I think that the reduction of American nuclear weapons in Europe has gone as far as it should. Before it goes any further—they are talking about the intercontinental ballistic missiles, which is different after this—but before the reduction of American nuclear weapons goes any further or is considered, we have got to have a look at the total imbalance of conventional forces, where the Soviet Union have far more than we have and also at their massive superiority in chemical weapons which really are terrible weapons and really are a very very great threat on their own account. We must address those next.

Jon Snow, ITN

But do you think there will be anything that you will be saying to Mr. Gorbachev that Mr. Reagan perhaps will not say?

Prime Minister

I think we must get down to things probably in very considerable detail on these matters. It is going to be difficult. It is only two hours and last time I was talking to him for ten or eleven hours and so I shall have to think very very carefully of what points to put and how to make best use of the time.

Jon Snow, ITN

Will they be points that you will be worried perhaps that President Reagan will not put? [end p7]

Prime Minister

No. I shall put the things from the dual viewpoint both of NATO, to which I am a total, loyal and devoted ally, and also as a person living on the same mainland as the Soviet Union with the frontier of freedom going right across our continent with all that that means. That frontier of freedom, although it comes straight across the heart of Germany, is our frontier of freedom as well and the United States.

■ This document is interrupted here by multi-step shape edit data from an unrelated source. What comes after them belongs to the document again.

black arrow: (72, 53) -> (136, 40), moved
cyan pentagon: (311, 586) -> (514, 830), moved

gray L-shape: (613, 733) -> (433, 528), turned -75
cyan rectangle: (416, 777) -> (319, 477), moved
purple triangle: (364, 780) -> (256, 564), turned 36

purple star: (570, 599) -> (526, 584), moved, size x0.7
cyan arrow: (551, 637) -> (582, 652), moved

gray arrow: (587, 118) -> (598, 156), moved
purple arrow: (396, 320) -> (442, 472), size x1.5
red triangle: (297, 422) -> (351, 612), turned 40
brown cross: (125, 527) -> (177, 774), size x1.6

So we are loyal members of NATO and also part of the same continent and of course it is the land upon which war has been fought twice and what we want is not a nuclear-free Europe, but it is a war-free Europe, and that is just the slightly different viewpoint from America and ourselves—that we are part of the same continent where we have had world war start twice.

Jon Snow, ITN

Are you worried they might come out, as they did in Reykjavik, with a statement discussing a nuclear-free world by the year 2000, which worried you at the time?

Prime Minister

No, I am not. [end p8]

Jon Snow, ITN

One last question, Prime Minister, a very domestic one back in Britain—the sad news that the hole-in-the-heart baby in Birmingham died.

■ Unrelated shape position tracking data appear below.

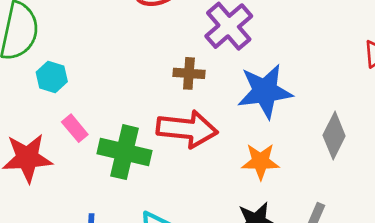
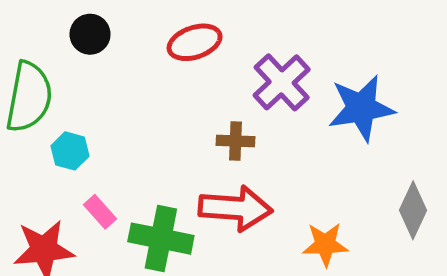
blue star: (265, 91) -> (361, 108), moved

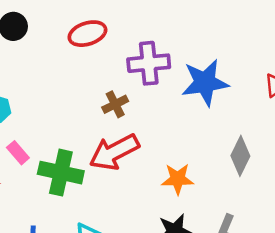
purple cross: (282, 82) -> (149, 63), turned 36
brown cross: (235, 141) -> (115, 104), turned -30
red arrow: (235, 208) -> (114, 152), turned 147

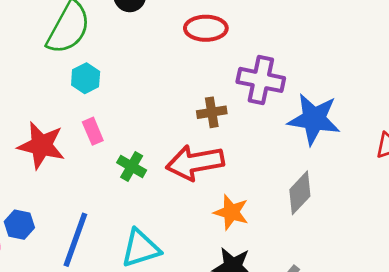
gray diamond: (240, 156) -> (300, 193), moved
green cross: (61, 173) -> (132, 166), size x0.6
orange star: (178, 179) -> (231, 212), moved

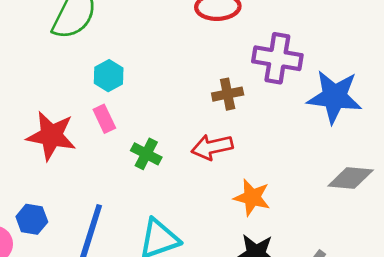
cyan hexagon: (86, 78) -> (109, 76), moved
red arrow: (195, 162) -> (212, 147), size x0.7
gray diamond: (300, 193) -> (351, 178), moved, turned 54

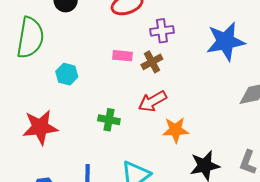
purple cross: (277, 58) -> (162, 31), moved, size x0.7
pink rectangle: (104, 119) -> (123, 56), moved, turned -42
orange star: (252, 197) -> (175, 130), moved

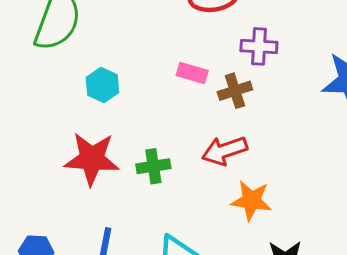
green cross: (109, 120) -> (153, 166), turned -30
red star: (40, 127) -> (92, 159), moved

What are your feelings about this?

Prime Minister

I know exactly how those parents will be feeling. They will be feeling desolate. Do you know, to lose a child I think is one of the very worst things that can happen to you. It leaves a place in your heart actually which no-one else can ever fill. Their whole hopes will have been buoyed up by the success of the operation and by what the doctors and nurses were able to do, only to be dashed, and I would just like to say how very much I feel for them. But I am sure they are grateful to the doctors and nurses for what they did.

Jon Snow, ITN

Do you feel that the fact that this child was discussed in terms of cuts and being a victim of those cuts is going to be levelled at you?

Prime Minister

The baby had the operation, the operation was successful. It is tragic that the baby did not live. Let us not deal with it in political terms.